China has hit back at the United States, asking Washington to face up to its own human rights violations after US Secretary of State Antony Blinken’s remarks on the 1989 Tiananmen Square incident.
On the eve of the anniversary of the protests, Blinken on Thursday said Washington would “honor the sacrifices of those killed 32 years ago” and continue to back Chinese activists.
On June 4, 1989, student-led protests in Beijing turned violent when the government sent in the military to deal with the turbulence. The military confronted the demonstrators who were trying to block the troops’ advance towards Tiananmen Square. Estimates of the death toll vary from several hundred to a few thousand.

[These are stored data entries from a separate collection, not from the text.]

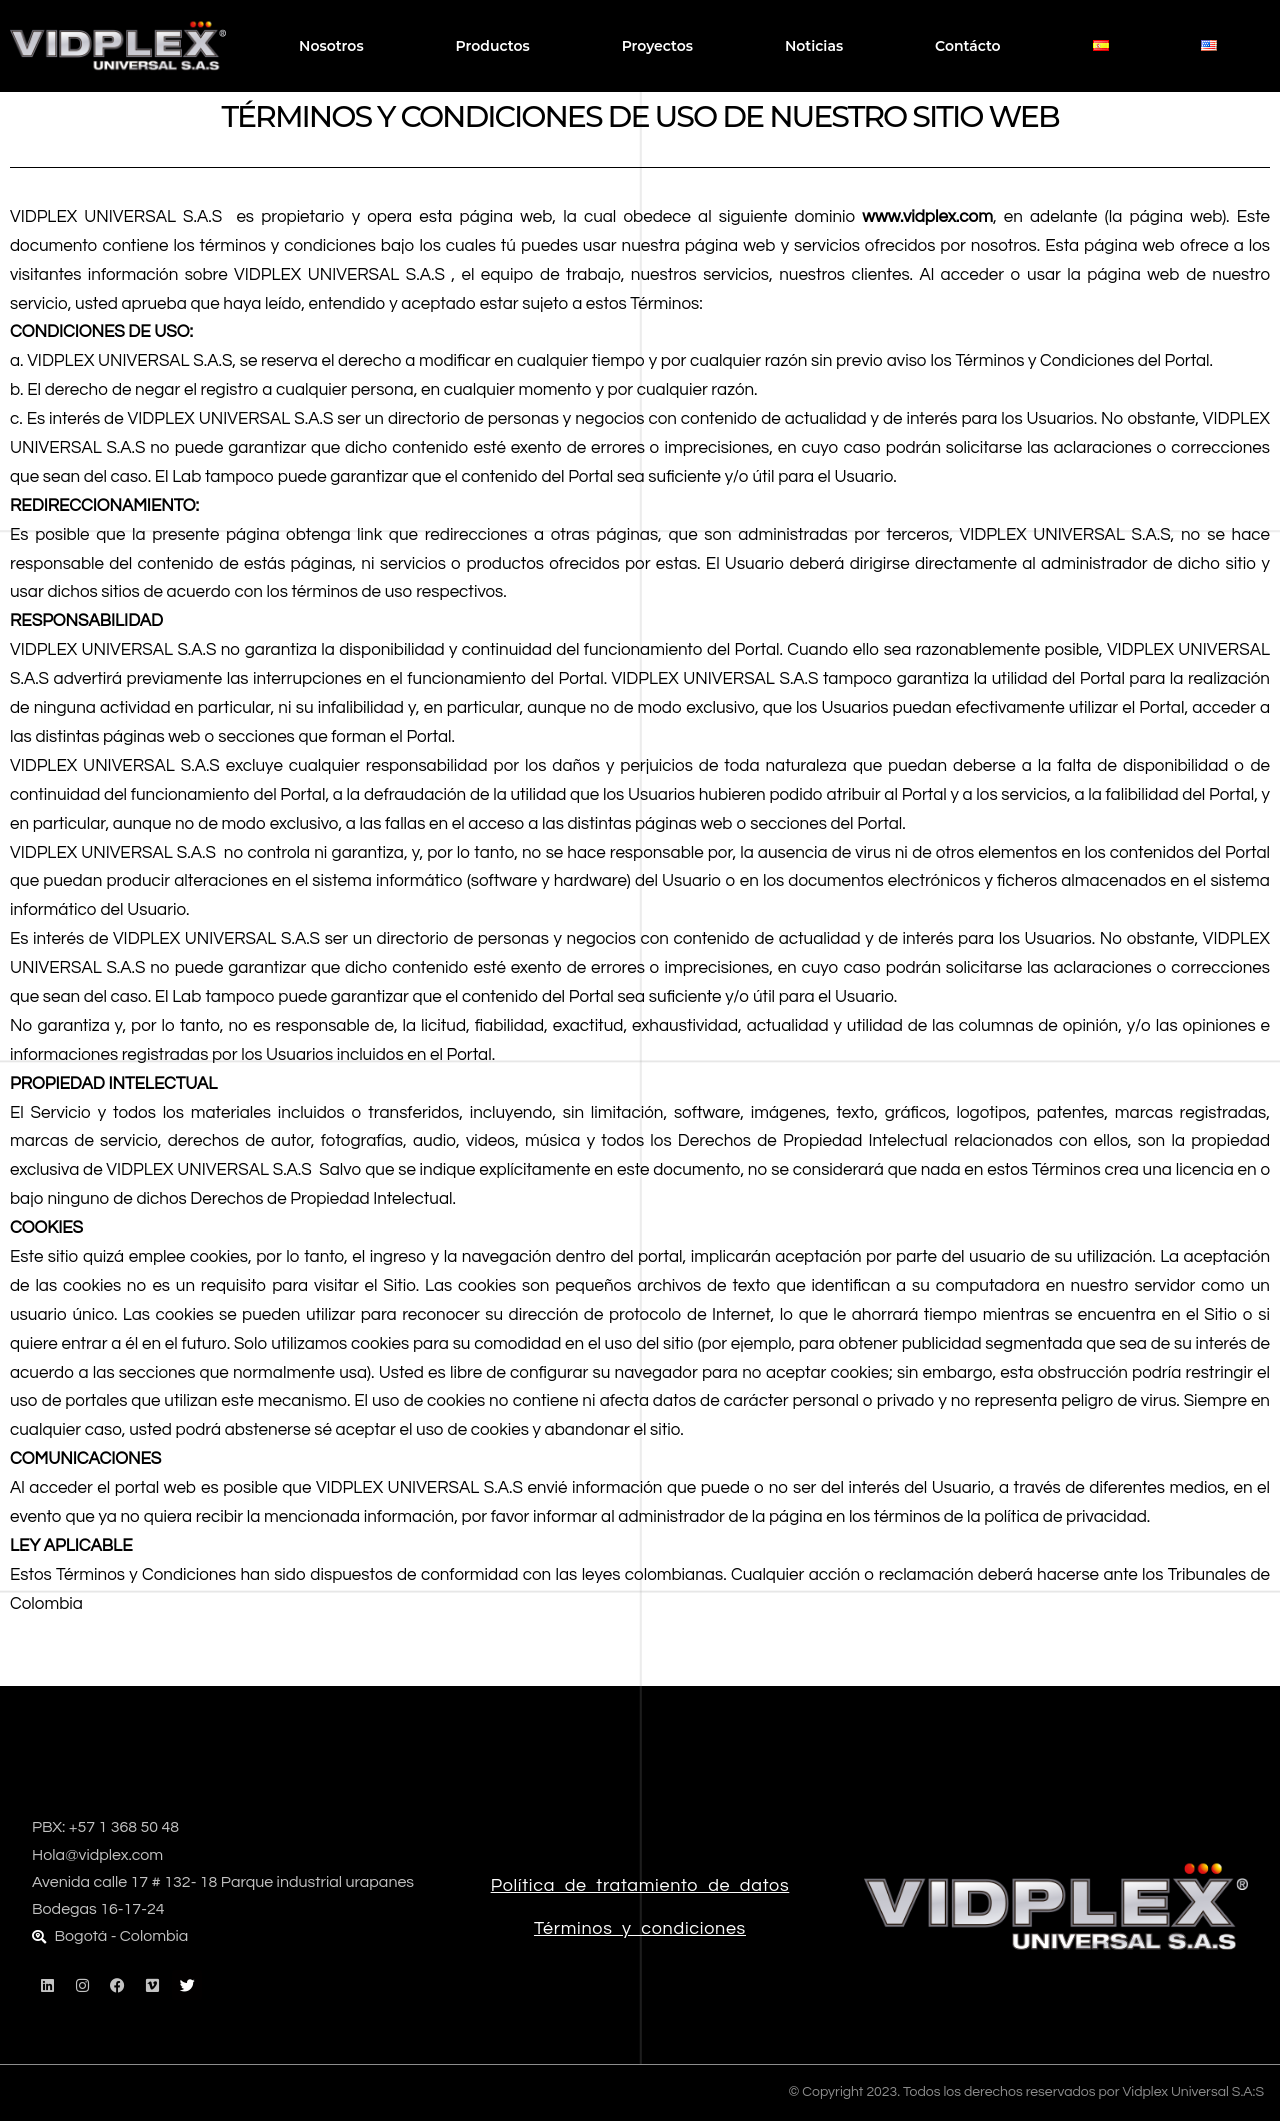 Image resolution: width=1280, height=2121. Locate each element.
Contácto (968, 46)
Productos (493, 46)
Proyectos (657, 46)
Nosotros (331, 46)
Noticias (814, 46)
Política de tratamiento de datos (640, 1885)
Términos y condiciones (640, 1928) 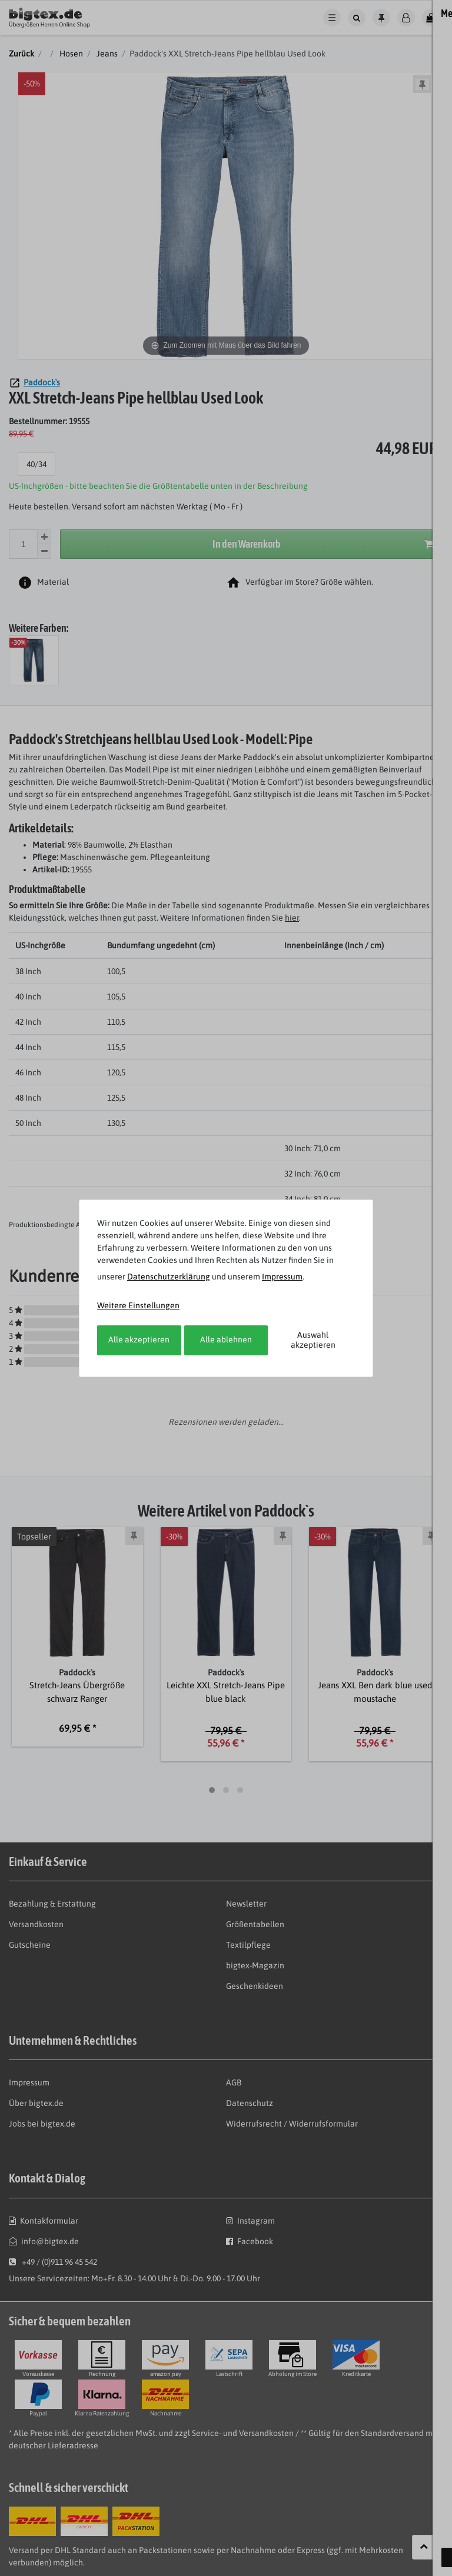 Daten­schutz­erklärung (168, 1276)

China’s Foreign Ministry spokesman Wang Wenbin on Friday urged the US to “face up to its own serious human rights problems”, and stressed that Washington needed to hold itself to account for a range of abuses, from minorities to its treatment of migrants.

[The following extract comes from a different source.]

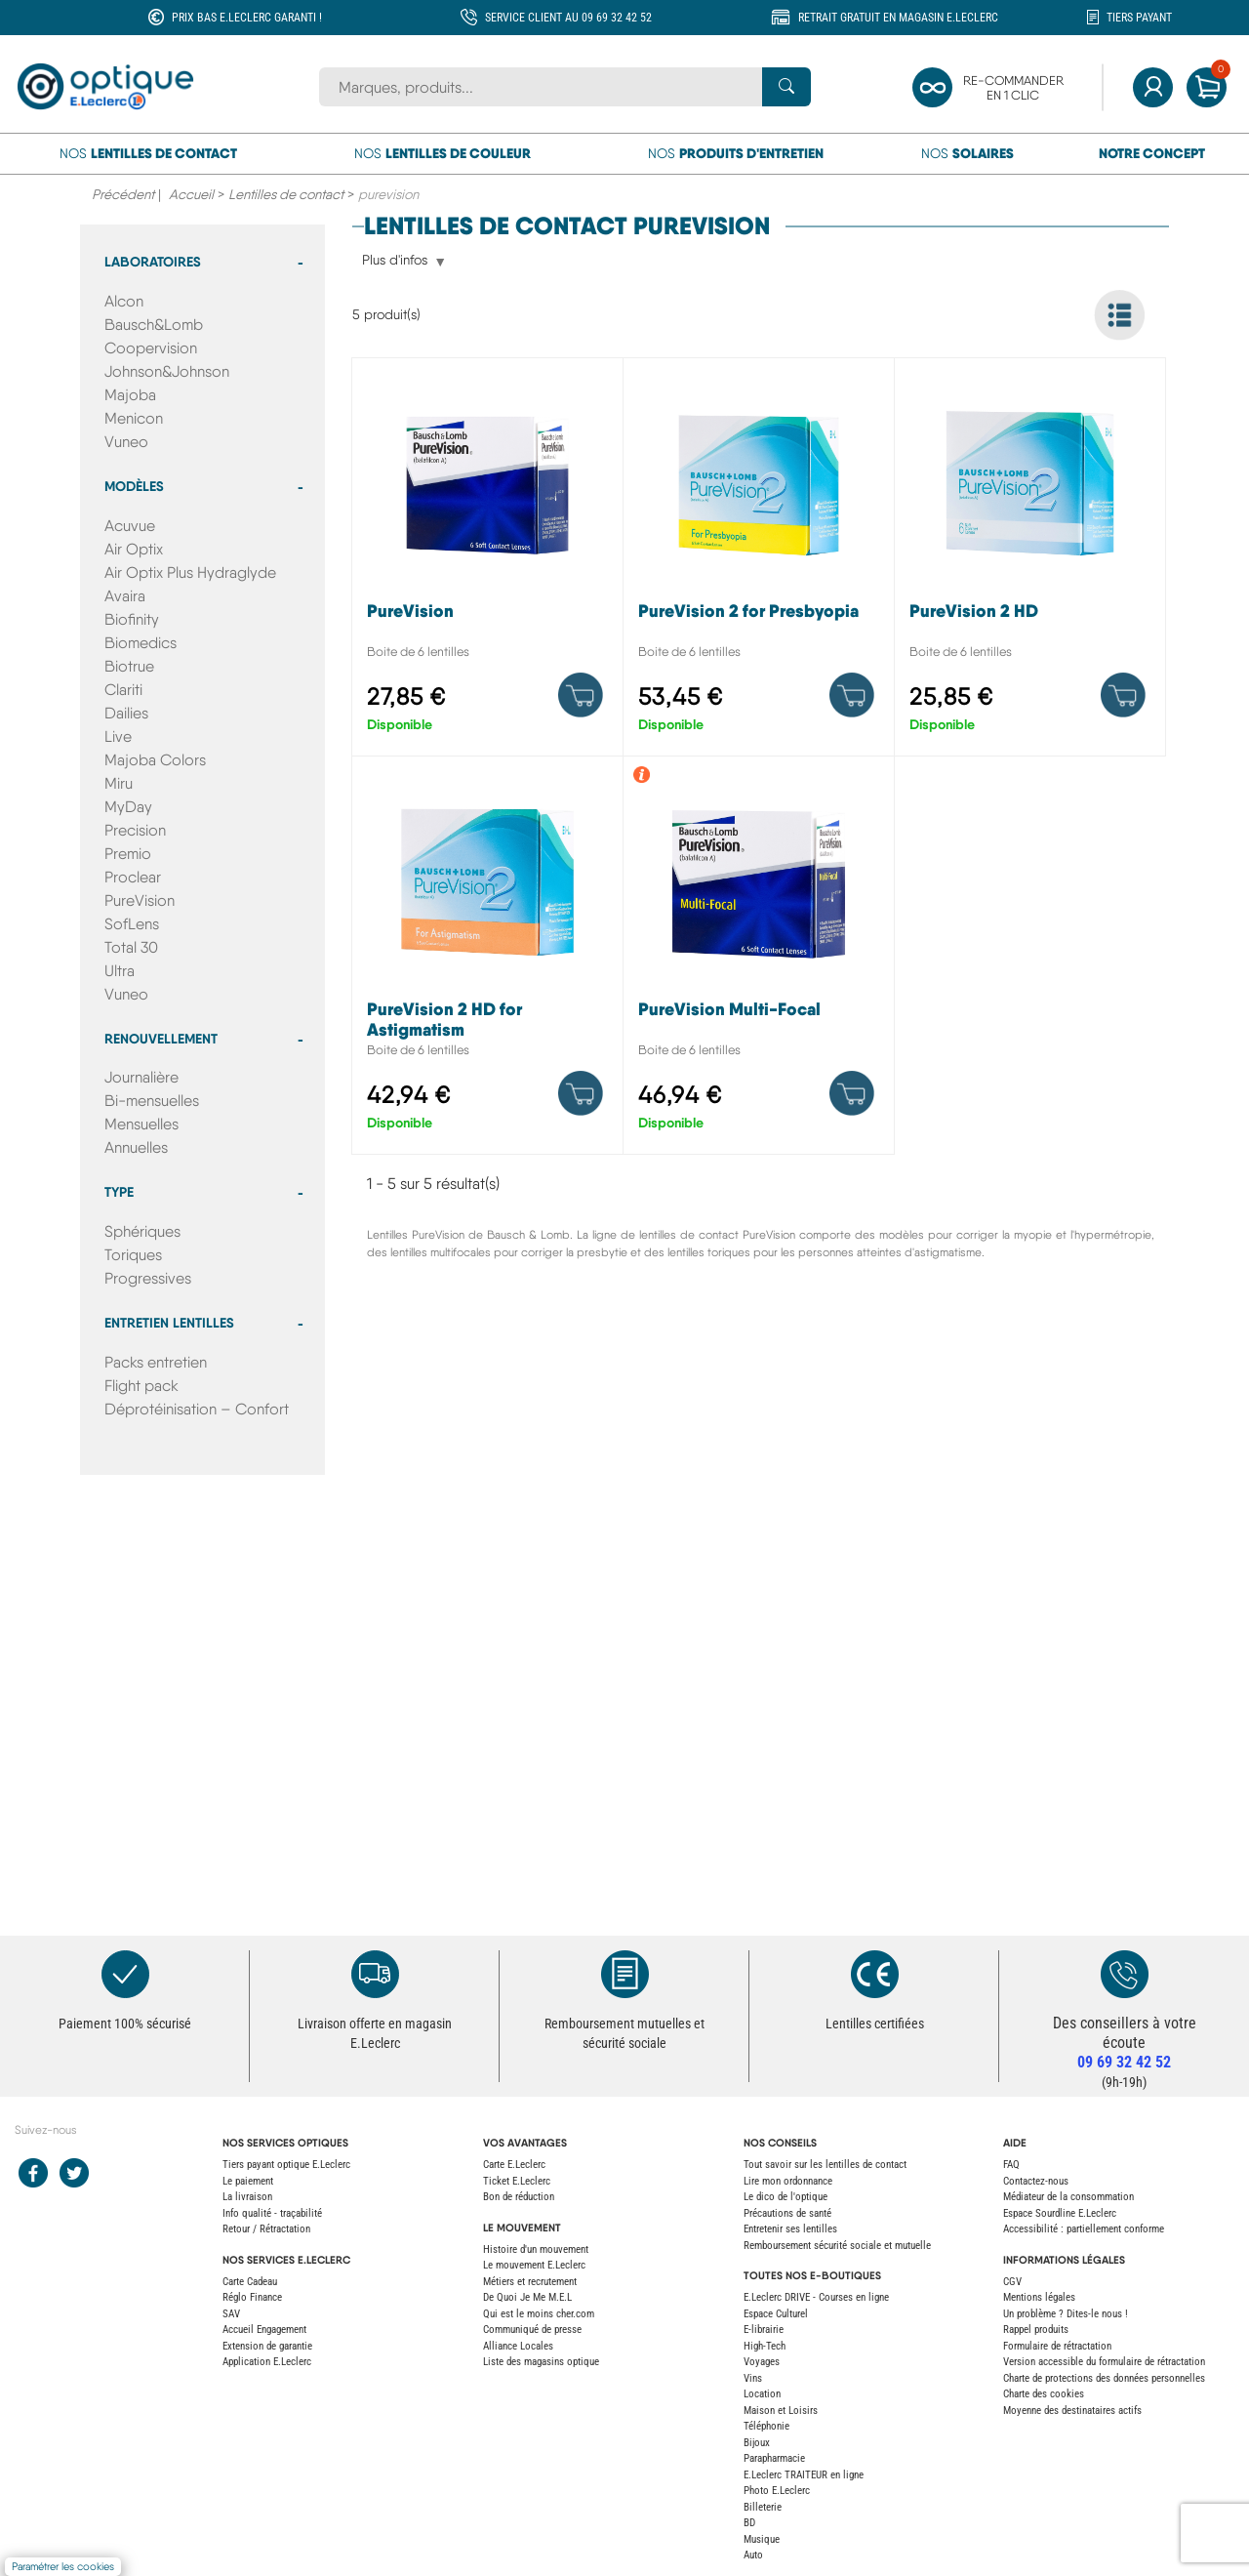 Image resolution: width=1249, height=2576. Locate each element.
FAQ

“Considering its irrefutable misdeeds on human rights, what qualifies the United States to lecture others?” he said.
In 2019, China defended government action during the Tiananmen Square incident, accusing the West of stirring up public opinion against Beijing over the matter.
China has successfully become “the world’s second-largest economy, with rapid improvement of people’s living standards” since the government’s decision to deploy troops to Tiananmen Square to disperse the protesters there on June 4, 1989, the state-run newspaper Global Times said in an editorial published in its English-language edition.

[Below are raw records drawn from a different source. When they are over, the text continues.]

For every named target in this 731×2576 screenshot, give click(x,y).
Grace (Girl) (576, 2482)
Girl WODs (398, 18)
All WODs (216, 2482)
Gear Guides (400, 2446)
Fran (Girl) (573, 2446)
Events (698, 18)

“Young people in China will get education and enlightenment from history… and continue to unswervingly follow the path of socialism with Chinese characteristics,” Wang said.
Ties between the US and China have hit the lowest in decades as the two sides are at loggerheads over a host of issues, including trade, a new security law introduced in Hong Kong, the origins and handling of the coronavirus pandemic, Chinese Taipei, and the disputed South China Sea.